Es probable que las parejas mayores que se casan estén menos dispuestas a combinar todos sus activos de la misma manera que muchas parejas jóvenes lo hacen. Tal vez tengan cuentas de jubilación y cuentas de inversión individuales, sean propietarios de bienes raíces o un negocio, o hayan recibido pensión alimenticia o una herencia familiar. Incluso pueden tener deudas, como préstamos o una hipoteca, en las que el futuro cónyuge no está involucrado.

La divulgación financiera completa ayuda a determinar qué finanzas combinar y cuáles quieres (o necesitas) mantener separadas. Habla con tus asesores financieros e impositivos para darles a conocer tus planes y pedirles que te aconsejen.   

También se deben tomar decisiones sobre cómo compartir gastos, así como quién será responsable de los pagos de esos gastos y por cuánto tiempo. Así que, tan pronto como sea posible y antes de la boda, idealmente, llega a un acuerdo por escrito sobre cómo se separarán o compartirán las deudas y los bienes, no solo durante tu matrimonio, sino también en caso de divorcio o muerte.
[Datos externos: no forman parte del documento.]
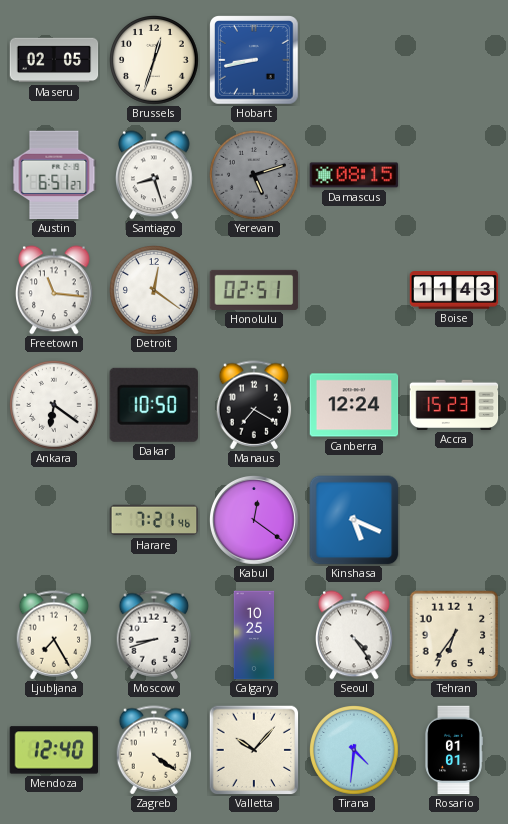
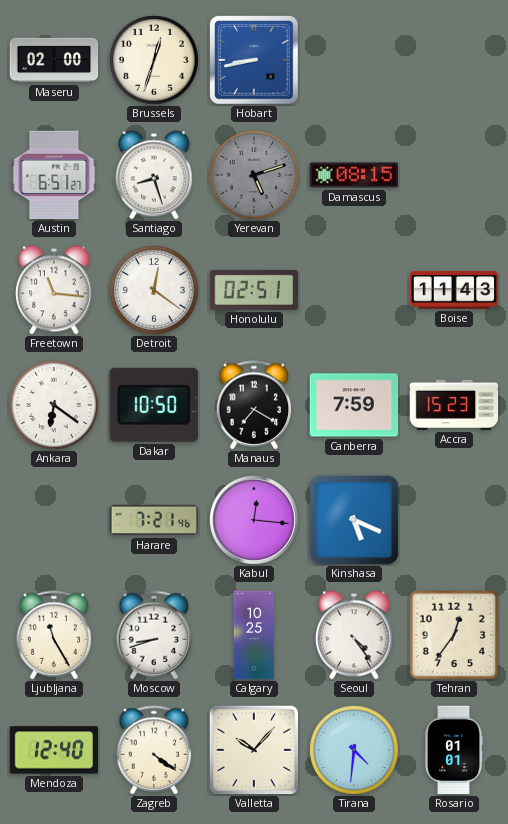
Maseru: 02:05 -> 02:00
Canberra: 12:24 -> 7:59
Kabul: 12:21 -> 12:16
Ljubljana: 7:25 -> 11:25
Tehran: 6:36 -> 12:36
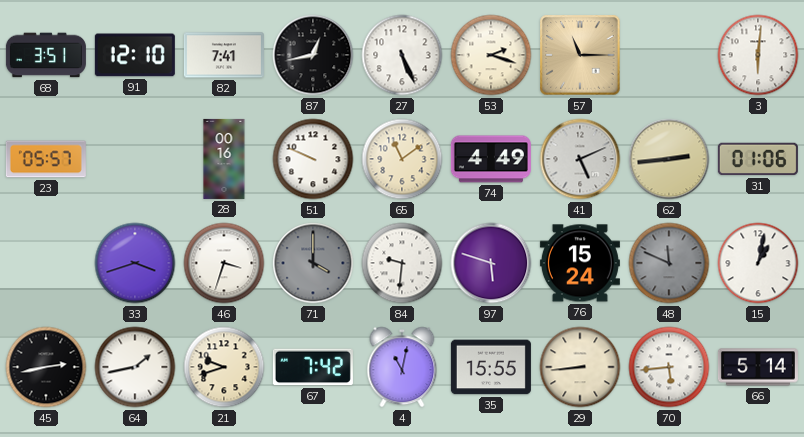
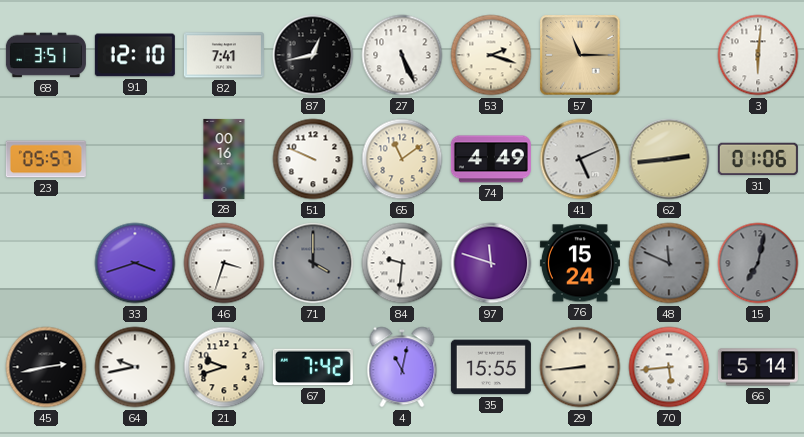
97: 5:48 -> 11:48
15: 1:02 -> 7:02
15 dial: white -> grey
64: 1:43 -> 9:43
¿Es buena idea un acuerdo prenupcial?

Un acuerdo prenupcial (o “prematrimonial”) puede ser una herramienta útil para aclarar las expectativas de una pareja y entender cómo se mantendrán o dividirán sus finanzas en caso de que se separen. Aunque pocos anticipan un futuro divorcio al comprometerse, la realidad es que las tasas de estas separaciones son mucho más altas (enlace en inglés) para los segundos (o subsiguientes) matrimonios que para quienes se casan por primera vez. Los que han pasado por divorcios tal vez no quieran repetir las experiencias del pasado y tengan una mentalidad más abierta de tener un acuerdo prematrimonial; sin embargo, es una práctica que vale la pena para la mayoría de las parejas.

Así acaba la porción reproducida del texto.